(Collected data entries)

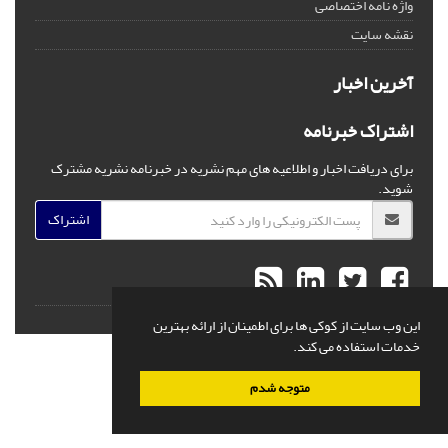
واژه نامه اختصاصی
نقشه سایت
آخرین اخبار
اشتراک خبرنامه
برای دریافت اخبار و اطلاعیه های مهم نشریه در خبرنامه نشریه مشترک
شوید.
اشتراک
© سامانه مدیریت نشریات علمی.
قدرت گرفته از
سیناوب
این وب سایت از کوکی ها برای اطمینان از ارائه بهترین
خدمات استفاده می کند.
متوجه شدم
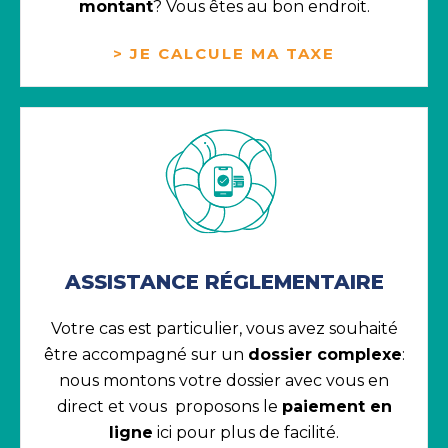
montant
? Vous êtes au bon endroit.
> JE CALCULE MA TAXE
ASSISTANCE RÉGLEMENTAIRE
Votre cas est particulier, vous avez souhaité
être accompagné sur un
dossier complexe
:
nous montons votre dossier avec vous en
direct et vous proposons le
paiement en
ligne
ici pour plus de facilité.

### The problem
Report every line in the data that holds "dossier", copying each one.

### Task solution
dossier complexe
nous montons votre dossier avec vous en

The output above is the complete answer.